MATERIAL FOR THE TASK >>

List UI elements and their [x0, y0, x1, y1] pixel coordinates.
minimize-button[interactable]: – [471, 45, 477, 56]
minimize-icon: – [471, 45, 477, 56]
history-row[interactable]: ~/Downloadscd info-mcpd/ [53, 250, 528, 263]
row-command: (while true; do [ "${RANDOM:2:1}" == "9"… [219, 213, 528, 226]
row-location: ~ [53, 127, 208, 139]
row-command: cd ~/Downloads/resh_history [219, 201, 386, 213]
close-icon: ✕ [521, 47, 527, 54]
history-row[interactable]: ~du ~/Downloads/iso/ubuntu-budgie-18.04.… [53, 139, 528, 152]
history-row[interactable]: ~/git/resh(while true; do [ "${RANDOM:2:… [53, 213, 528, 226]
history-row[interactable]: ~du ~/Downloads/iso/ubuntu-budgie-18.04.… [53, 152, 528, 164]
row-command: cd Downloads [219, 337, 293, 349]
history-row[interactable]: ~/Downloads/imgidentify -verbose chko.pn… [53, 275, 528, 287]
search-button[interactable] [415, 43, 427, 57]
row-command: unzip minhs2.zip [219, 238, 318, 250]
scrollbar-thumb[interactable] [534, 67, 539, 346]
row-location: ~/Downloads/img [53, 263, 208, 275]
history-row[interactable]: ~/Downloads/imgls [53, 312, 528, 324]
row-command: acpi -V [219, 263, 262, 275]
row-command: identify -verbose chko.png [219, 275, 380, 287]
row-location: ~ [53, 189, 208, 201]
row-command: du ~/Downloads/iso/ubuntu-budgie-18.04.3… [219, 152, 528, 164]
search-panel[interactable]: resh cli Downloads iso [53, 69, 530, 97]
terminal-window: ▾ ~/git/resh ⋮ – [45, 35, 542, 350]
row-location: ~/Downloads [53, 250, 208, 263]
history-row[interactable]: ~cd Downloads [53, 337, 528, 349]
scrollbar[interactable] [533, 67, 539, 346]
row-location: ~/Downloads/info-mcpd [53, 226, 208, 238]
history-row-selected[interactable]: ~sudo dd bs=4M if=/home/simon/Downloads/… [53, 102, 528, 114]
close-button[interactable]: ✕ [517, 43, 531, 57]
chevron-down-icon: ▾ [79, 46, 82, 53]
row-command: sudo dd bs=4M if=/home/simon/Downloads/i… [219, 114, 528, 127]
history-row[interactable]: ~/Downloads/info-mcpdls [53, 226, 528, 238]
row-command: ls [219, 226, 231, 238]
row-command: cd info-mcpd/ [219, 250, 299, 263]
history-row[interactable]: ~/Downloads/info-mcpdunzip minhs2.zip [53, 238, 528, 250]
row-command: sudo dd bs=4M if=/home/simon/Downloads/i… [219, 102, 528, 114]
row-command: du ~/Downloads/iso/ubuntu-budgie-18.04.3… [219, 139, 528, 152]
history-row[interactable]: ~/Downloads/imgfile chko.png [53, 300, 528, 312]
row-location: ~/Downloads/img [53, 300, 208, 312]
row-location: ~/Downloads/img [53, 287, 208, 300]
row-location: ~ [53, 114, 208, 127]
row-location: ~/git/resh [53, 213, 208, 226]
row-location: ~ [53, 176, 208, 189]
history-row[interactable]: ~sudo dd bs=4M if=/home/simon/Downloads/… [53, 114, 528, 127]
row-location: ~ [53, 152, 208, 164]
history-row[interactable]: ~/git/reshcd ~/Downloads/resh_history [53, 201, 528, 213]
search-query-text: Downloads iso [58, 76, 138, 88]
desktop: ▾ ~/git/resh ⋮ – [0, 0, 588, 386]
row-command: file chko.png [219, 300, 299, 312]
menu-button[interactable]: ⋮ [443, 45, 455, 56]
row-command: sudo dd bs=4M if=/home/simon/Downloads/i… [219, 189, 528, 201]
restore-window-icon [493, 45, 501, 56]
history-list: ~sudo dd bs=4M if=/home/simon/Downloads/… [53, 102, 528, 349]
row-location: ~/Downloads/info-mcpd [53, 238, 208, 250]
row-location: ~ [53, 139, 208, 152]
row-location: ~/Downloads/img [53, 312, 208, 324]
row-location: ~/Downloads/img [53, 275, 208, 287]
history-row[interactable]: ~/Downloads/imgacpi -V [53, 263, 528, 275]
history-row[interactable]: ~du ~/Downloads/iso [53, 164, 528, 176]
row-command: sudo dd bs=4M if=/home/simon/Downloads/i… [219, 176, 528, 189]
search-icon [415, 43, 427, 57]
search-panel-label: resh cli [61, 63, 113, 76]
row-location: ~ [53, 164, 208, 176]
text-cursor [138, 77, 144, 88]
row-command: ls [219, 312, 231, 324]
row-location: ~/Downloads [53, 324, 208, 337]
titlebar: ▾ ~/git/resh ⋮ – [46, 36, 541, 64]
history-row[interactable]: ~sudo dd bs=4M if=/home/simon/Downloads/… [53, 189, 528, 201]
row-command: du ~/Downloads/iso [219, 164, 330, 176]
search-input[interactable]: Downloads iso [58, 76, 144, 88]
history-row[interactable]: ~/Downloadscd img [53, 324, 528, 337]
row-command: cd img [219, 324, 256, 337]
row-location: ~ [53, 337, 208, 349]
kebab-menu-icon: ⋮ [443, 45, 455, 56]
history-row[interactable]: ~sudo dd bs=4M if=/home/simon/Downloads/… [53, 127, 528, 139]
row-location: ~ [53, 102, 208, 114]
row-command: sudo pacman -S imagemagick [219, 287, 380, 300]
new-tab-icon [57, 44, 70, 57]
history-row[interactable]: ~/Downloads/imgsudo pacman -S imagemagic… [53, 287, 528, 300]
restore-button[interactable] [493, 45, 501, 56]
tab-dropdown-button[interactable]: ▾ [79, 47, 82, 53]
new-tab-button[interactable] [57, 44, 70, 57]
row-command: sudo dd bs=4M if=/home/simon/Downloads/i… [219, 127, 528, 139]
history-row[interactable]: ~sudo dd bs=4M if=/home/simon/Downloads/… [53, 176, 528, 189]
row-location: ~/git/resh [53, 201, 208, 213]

WHAT THE EXERCISE ASKS >>
Find how many lines in the entries include the string "panel", and state only the number.

RESPONSE FOR THIS EXERCISE >>
2